▶ **Requirement**:
Copy every line below where the string "Agricultural" is found.

Records from a collection:
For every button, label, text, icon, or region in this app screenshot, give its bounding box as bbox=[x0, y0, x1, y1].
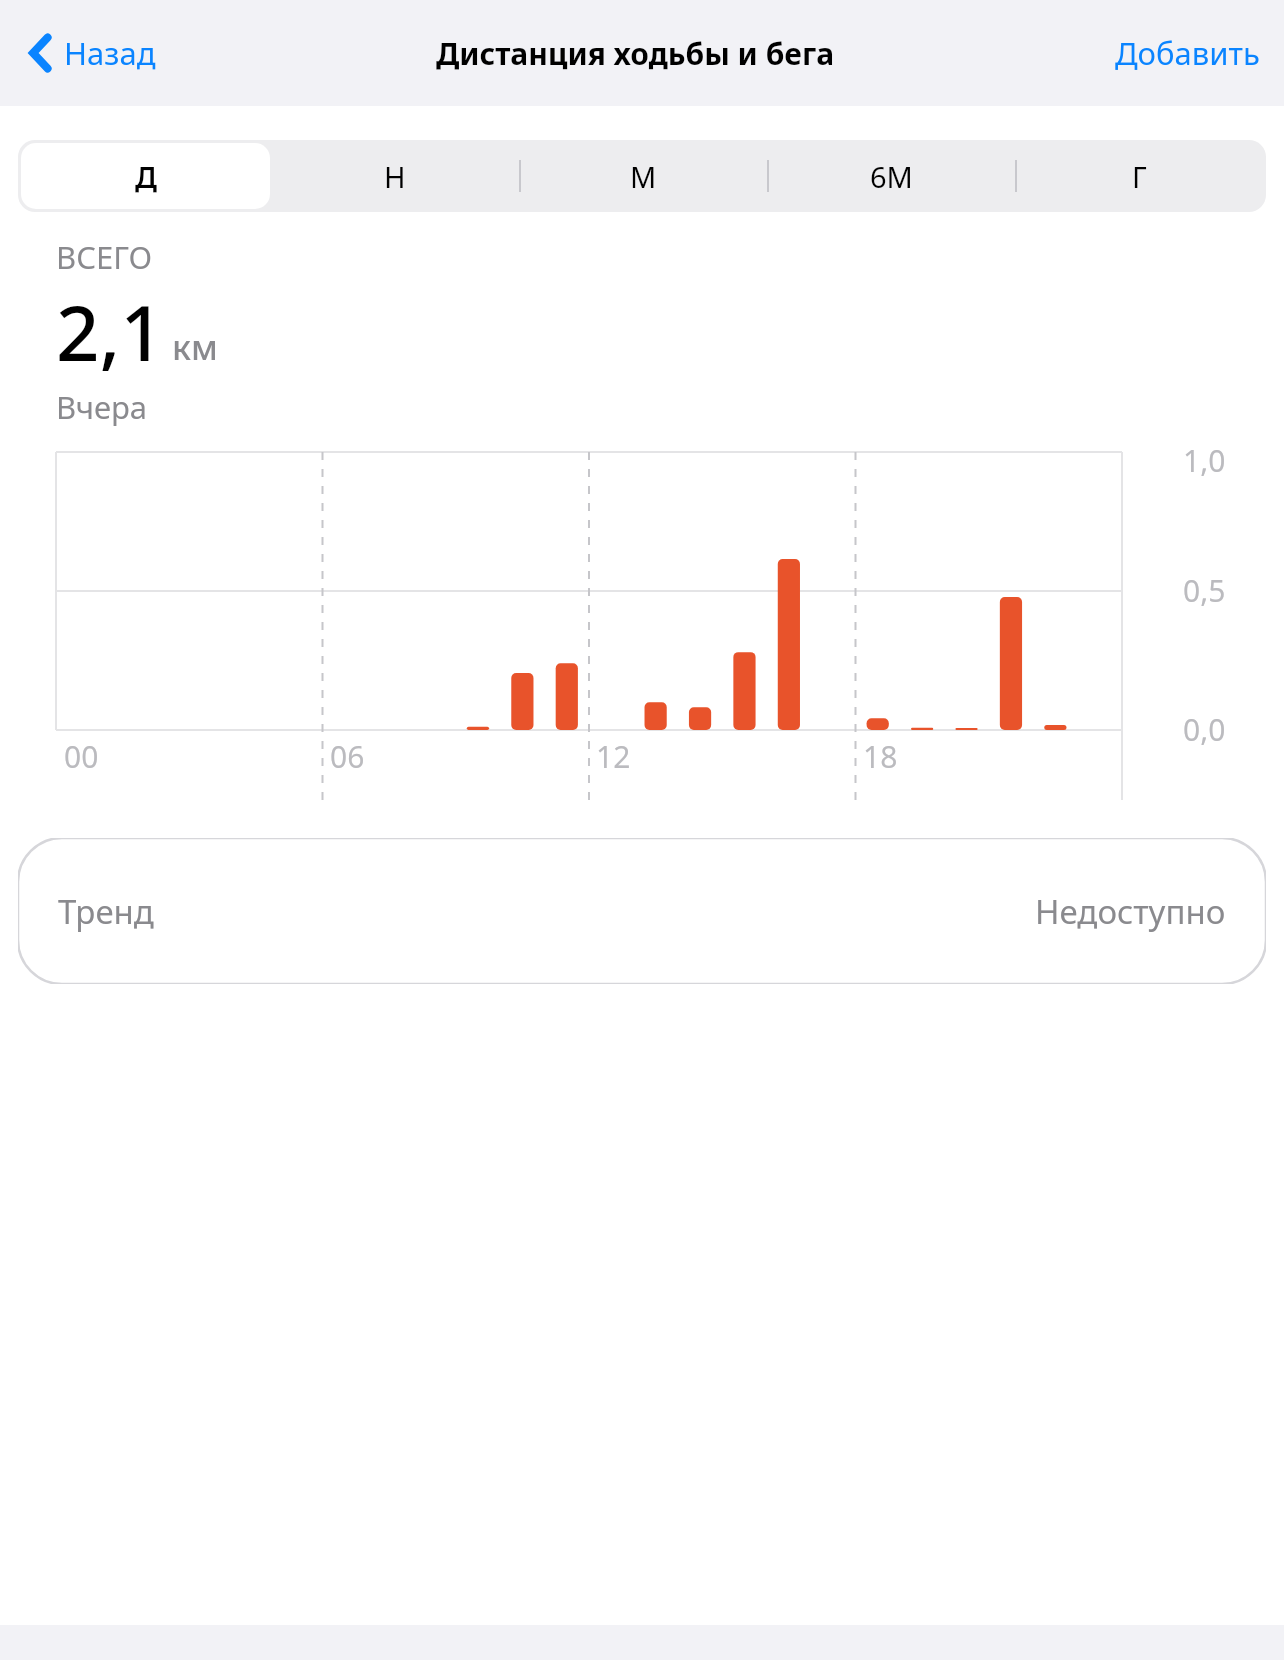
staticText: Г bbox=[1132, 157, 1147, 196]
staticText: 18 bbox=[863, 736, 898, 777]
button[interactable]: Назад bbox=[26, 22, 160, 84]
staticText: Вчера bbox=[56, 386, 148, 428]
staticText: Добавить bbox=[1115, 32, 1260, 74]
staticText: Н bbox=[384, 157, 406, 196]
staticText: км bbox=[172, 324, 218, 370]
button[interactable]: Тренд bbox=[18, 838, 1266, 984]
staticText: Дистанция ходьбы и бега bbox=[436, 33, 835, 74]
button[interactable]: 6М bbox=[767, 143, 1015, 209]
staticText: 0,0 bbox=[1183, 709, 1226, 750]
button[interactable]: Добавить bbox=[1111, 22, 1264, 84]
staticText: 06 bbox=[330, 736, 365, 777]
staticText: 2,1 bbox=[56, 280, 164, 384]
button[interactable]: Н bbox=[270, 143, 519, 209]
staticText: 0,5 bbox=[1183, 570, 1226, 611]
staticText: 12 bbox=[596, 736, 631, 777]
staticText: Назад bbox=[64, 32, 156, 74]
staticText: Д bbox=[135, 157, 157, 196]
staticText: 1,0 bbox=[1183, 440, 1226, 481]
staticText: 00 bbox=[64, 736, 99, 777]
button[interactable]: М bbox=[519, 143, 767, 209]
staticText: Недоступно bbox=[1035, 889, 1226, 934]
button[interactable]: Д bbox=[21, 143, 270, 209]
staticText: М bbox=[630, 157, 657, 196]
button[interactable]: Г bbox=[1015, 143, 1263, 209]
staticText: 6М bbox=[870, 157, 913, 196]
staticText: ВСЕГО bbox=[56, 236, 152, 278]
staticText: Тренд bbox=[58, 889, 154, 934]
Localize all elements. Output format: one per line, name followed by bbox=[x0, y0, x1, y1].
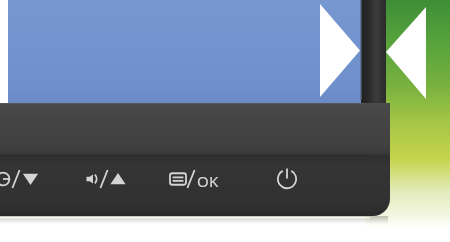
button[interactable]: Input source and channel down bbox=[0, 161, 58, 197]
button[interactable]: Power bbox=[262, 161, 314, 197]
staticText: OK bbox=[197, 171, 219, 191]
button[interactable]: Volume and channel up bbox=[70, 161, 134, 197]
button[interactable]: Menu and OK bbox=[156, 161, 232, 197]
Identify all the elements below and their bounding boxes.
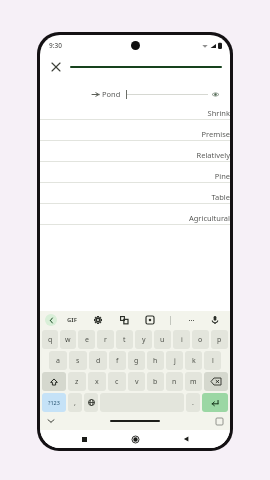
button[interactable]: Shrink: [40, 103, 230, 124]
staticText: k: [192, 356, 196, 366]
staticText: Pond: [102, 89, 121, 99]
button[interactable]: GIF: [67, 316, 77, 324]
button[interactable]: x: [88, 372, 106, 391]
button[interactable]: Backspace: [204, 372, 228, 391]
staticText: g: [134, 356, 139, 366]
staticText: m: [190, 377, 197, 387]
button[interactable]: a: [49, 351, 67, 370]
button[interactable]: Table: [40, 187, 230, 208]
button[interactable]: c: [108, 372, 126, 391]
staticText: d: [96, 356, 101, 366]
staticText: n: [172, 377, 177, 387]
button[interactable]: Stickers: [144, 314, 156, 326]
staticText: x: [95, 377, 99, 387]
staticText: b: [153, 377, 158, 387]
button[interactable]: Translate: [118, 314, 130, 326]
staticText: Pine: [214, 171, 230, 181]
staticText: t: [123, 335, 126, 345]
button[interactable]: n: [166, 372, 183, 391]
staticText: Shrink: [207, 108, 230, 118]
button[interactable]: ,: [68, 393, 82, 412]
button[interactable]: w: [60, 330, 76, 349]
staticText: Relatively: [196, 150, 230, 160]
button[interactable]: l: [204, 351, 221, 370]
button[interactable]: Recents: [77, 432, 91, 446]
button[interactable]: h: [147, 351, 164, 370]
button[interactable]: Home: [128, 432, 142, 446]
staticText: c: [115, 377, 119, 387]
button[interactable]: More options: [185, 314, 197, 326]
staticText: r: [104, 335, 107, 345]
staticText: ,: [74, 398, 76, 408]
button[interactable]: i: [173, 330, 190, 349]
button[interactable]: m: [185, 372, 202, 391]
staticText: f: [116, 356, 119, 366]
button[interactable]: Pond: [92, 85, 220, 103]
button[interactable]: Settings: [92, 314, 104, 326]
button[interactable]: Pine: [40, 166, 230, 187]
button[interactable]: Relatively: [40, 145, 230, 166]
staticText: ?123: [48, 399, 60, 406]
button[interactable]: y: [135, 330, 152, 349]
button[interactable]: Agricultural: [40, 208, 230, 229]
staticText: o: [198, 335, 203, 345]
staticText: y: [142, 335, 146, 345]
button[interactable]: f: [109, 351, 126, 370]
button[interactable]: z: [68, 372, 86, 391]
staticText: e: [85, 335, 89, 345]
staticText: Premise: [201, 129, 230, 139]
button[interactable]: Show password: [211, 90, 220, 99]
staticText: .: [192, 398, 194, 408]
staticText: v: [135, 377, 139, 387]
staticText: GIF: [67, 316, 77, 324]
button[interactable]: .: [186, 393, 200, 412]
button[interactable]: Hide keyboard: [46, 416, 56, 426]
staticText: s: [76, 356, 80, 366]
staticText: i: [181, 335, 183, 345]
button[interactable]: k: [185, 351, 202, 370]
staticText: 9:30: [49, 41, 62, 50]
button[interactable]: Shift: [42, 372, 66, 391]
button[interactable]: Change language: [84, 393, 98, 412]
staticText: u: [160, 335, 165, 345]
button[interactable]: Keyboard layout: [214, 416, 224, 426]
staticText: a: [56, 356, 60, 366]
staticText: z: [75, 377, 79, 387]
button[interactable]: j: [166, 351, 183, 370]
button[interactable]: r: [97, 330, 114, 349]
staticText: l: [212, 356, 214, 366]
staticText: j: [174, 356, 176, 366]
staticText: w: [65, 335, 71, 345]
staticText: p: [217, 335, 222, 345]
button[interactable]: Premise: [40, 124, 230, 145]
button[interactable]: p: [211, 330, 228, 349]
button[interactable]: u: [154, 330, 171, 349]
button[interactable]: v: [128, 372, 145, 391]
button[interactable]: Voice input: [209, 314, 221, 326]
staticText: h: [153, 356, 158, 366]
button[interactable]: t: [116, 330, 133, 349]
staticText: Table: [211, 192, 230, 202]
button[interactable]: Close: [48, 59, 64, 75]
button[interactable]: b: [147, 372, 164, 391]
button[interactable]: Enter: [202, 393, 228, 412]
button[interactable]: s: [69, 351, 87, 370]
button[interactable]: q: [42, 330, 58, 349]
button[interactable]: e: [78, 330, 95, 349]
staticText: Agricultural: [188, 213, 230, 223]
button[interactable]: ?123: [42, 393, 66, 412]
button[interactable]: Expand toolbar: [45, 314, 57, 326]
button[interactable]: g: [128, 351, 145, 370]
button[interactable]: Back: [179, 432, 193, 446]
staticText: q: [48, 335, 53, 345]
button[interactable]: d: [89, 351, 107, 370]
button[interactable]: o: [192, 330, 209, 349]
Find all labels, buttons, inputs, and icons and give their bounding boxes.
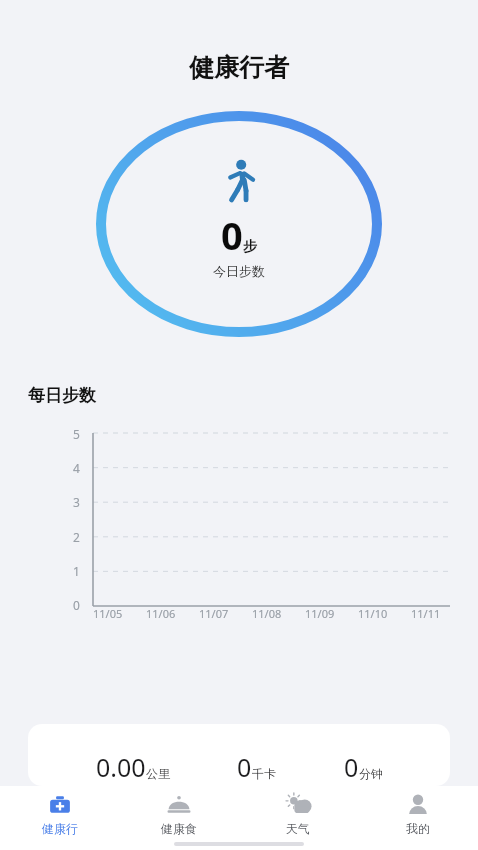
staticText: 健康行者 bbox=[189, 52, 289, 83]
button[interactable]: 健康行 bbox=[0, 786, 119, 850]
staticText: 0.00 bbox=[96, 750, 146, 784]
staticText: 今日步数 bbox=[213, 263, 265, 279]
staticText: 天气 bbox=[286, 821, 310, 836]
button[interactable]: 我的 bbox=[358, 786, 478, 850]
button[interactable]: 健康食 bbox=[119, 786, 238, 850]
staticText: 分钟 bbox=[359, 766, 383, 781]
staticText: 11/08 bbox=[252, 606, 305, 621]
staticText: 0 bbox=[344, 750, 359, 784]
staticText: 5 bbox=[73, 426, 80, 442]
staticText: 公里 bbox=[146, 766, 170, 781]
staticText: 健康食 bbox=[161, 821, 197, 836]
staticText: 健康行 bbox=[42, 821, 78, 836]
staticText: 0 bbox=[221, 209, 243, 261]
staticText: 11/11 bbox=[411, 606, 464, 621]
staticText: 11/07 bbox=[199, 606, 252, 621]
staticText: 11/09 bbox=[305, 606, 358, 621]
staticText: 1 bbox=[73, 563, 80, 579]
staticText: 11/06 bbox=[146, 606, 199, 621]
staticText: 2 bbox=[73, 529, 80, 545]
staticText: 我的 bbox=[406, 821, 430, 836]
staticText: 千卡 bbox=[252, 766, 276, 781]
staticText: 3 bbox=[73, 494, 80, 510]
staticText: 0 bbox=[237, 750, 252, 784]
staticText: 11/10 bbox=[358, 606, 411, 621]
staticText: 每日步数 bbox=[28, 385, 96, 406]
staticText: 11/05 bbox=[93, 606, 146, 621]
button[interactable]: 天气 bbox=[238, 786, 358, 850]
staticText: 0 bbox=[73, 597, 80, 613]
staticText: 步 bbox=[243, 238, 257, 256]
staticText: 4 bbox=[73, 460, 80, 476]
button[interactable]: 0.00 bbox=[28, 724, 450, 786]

▶ **Task response**:
button[interactable]: Agricultural: [40, 208, 230, 229]
staticText: Agricultural: [188, 213, 230, 223]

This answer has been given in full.